Les trois premières journées d'action ont réuni entre 757.000 et 1,27 million de personnes selon les autorités (entre près de deux millions et plus de 2,5 millions selon l'intersyndicale), sans infléchir l'exécutif sur la mesure-phare de la réforme, le recul de l'âge légal de départ à 64 ans. Depuis Bruxelles, où il participait à un sommet européen, le président Emmanuel Macron avait semblé regarder ailleurs jeudi, plaidant pour que "le travail puisse se poursuivre au Parlement", sans que la contestation "bloque (...) la vie du reste du pays".

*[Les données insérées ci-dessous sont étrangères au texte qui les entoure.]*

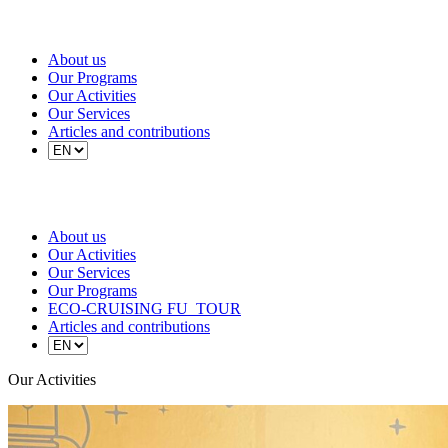
About us
Our Programs
Our Activities
Our Services
Articles and contributions
About us
Our Activities
Our Services
Our Programs
ECO-CRUISING FU_TOUR
Articles and contributions
Our Activities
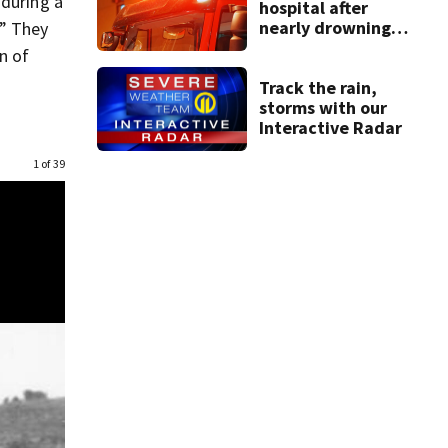
 during a
hospital after
nearly drowning
.” They
at Fayette County
n of
campground,
dispatchers say
Track the rain,
storms with our
Interactive Radar
1 of 39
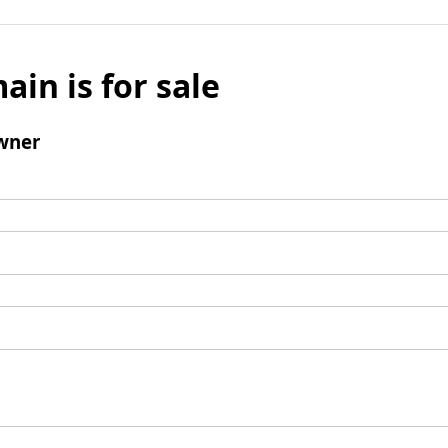
ain is for sale
wner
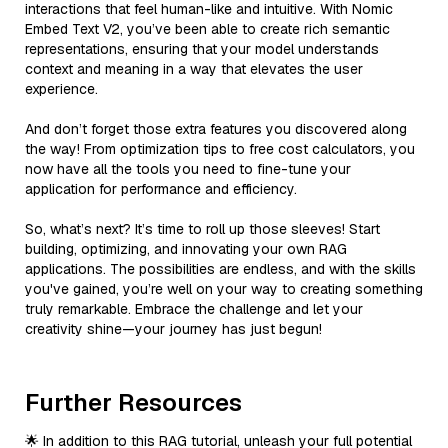
interactions that feel human-like and intuitive. With Nomic
Embed Text V2, you’ve been able to create rich semantic
representations, ensuring that your model understands
context and meaning in a way that elevates the user
experience.
And don’t forget those extra features you discovered along
the way! From optimization tips to free cost calculators, you
now have all the tools you need to fine-tune your
application for performance and efficiency.
So, what’s next? It’s time to roll up those sleeves! Start
building, optimizing, and innovating your own RAG
applications. The possibilities are endless, and with the skills
you've gained, you’re well on your way to creating something
truly remarkable. Embrace the challenge and let your
creativity shine—your journey has just begun!
Further Resources
🌟 In addition to this RAG tutorial, unleash your full potential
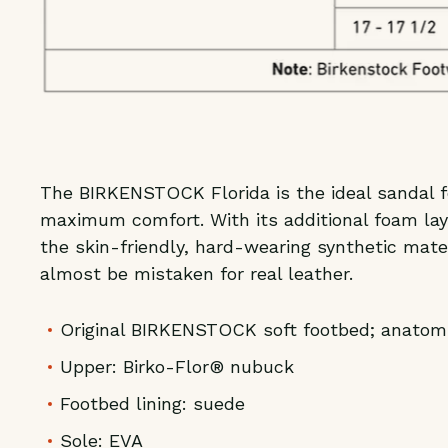
The BIRKENSTOCK Florida is the ideal sandal fo
maximum comfort. With its additional foam lay
the skin-friendly, hard-wearing synthetic mate
almost be mistaken for real leather.
Original BIRKENSTOCK soft footbed; anatom
Upper: Birko-Flor® nubuck
Footbed lining: suede
Sole: EVA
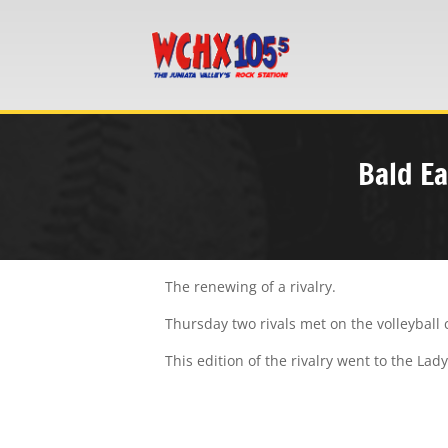
Bald Ea
The renewing of a rivalry.
Thursday two rivals met on the volleyball c
This edition of the rivalry went to the La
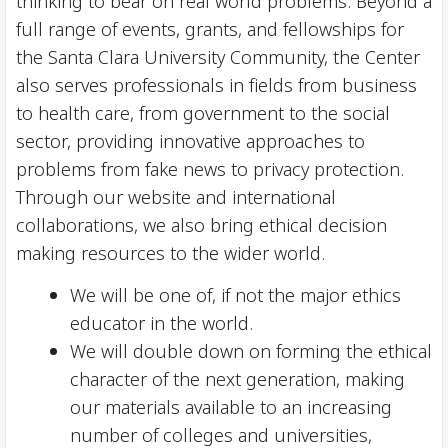
thinking to bear on real world problems. Beyond a
full range of events, grants, and fellowships for
the Santa Clara University Community, the Center
also serves professionals in fields from business
to health care, from government to the social
sector, providing innovative approaches to
problems from fake news to privacy protection.
Through our website and international
collaborations, we also bring ethical decision
making resources to the wider world.
We will be one of, if not the major ethics
educator in the world.
We will double down on forming the ethical
character of the next generation, making
our materials available to an increasing
number of colleges and universities,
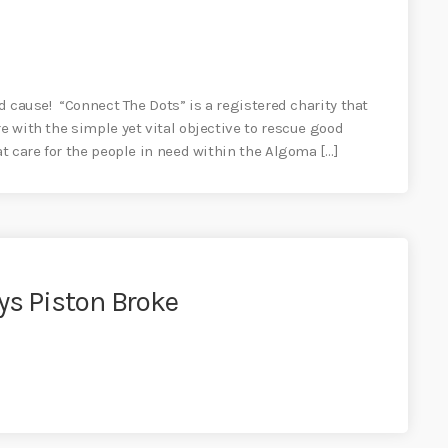
od cause! “Connect The Dots” is a registered charity that
re with the simple yet vital objective to rescue good
at care for the people in need within the Algoma […]
ys Piston Broke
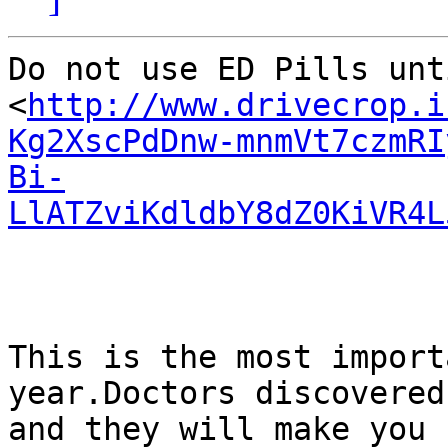
Do not use ED Pills unt
<
http://www.drivecrop.i
Kg2XscPdDnw-mnmVt7czmRI
Bi-
LlATZviKdldbY8dZ0KiVR4L
This is the most import
year.Doctors discovered
and they will make you 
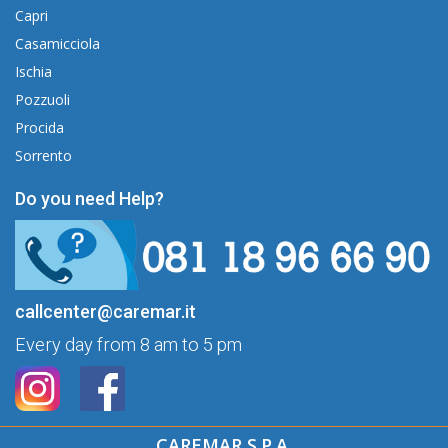
Capri
Casamicciola
Ischia
Pozzuoli
Procida
Sorrento
Do you need Help?
callcenter@caremar.it
Every day from 8 am to 5 pm
CAREMAR S.P.A.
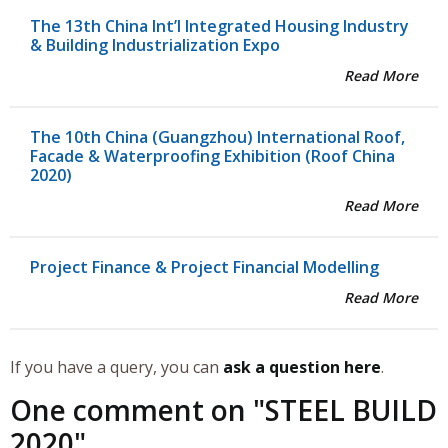
The 13th China Int’l Integrated Housing Industry
& Building Industrialization Expo
Read More
The 10th China (Guangzhou) International Roof,
Facade & Waterproofing Exhibition (Roof China
2020)
Read More
Project Finance & Project Financial Modelling
Read More
If you have a query, you can
ask a question here
.
One comment on "
STEEL BUILD
2020
"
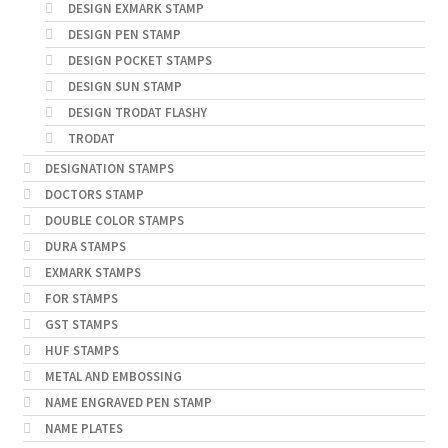
DESIGN EXMARK STAMP
DESIGN PEN STAMP
DESIGN POCKET STAMPS
DESIGN SUN STAMP
DESIGN TRODAT FLASHY
TRODAT
DESIGNATION STAMPS
DOCTORS STAMP
DOUBLE COLOR STAMPS
DURA STAMPS
EXMARK STAMPS
FOR STAMPS
GST STAMPS
HUF STAMPS
METAL AND EMBOSSING
NAME ENGRAVED PEN STAMP
NAME PLATES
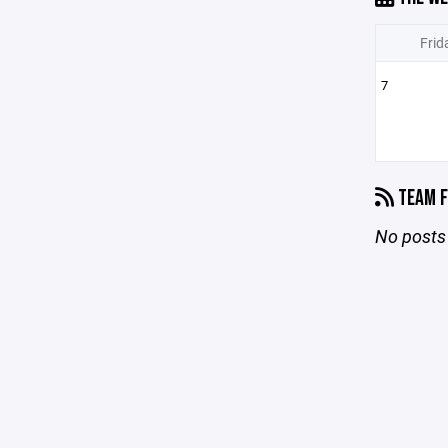
Frid
7
TEAM F
No posts 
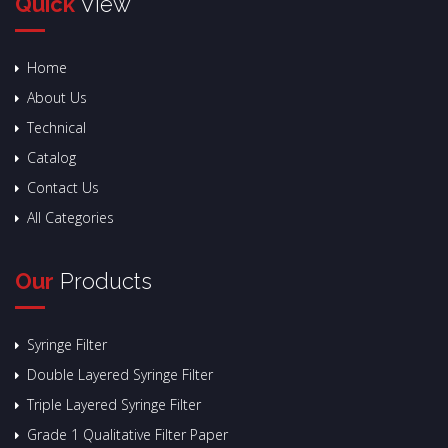
Quick
View
Home
About Us
Technical
Catalog
Contact Us
All Categories
Our
Products
Syringe Filter
Double Layered Syringe Filter
Triple Layered Syringe Filter
Grade 1 Qualitative Filter Paper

"Monsieur Macron se trompe de pays"
Les syndicats soulignent au contraire le risque d'une radicalisation de la base et aussi d'une forme de "désespérance sociale" qui se traduise par un vote d'extrême droite dans les urnes. "Monsieur Macron, s'il compte sur l'usure, se trompe de pays", a jugé à Marseille le chef de file des Insoumis Jean-Luc Mélenchon, estimant que sa manière d'agir est "une incitation à la violence". "Si le gouvernement n'entend pas (la mobilisation) c'est très grave" a jugé dans le cortège lillois Fabien Roussel (PCF).
Les syndicats réclament qu'à l'Assemblée, l'article 7, qui porte la mesure d'âge, puisse faire l'objet d'un vote. Mais rien n'est moins sûr, alors que les députés de la Nupes ont déposé des milliers d'amendements, débattus dans une ambiance tumultueuse. "On veut voir qui va effectivement se prononcer pour ou contre" la mesure d'âge, a déclaré Philippe Martinez, indiquant que les syndicats comptent "interpeller dès aujourd'hui" les parlementaires de l'arc républicain pour qu'ils mesurent "leur responsabilité".
Outre la journée du 16 février - où les leaders de l'intersyndicale ont prévu de manifester ensemble à Albi - et le point d'orgue du 7 mars, alors que le texte sera arrivé au Sénat, les syndicats envisagent aussi des actions pour le 8 mars, journée des droits des femmes, "pour mettre en évidence l'injustice sociale majeure de cette réforme".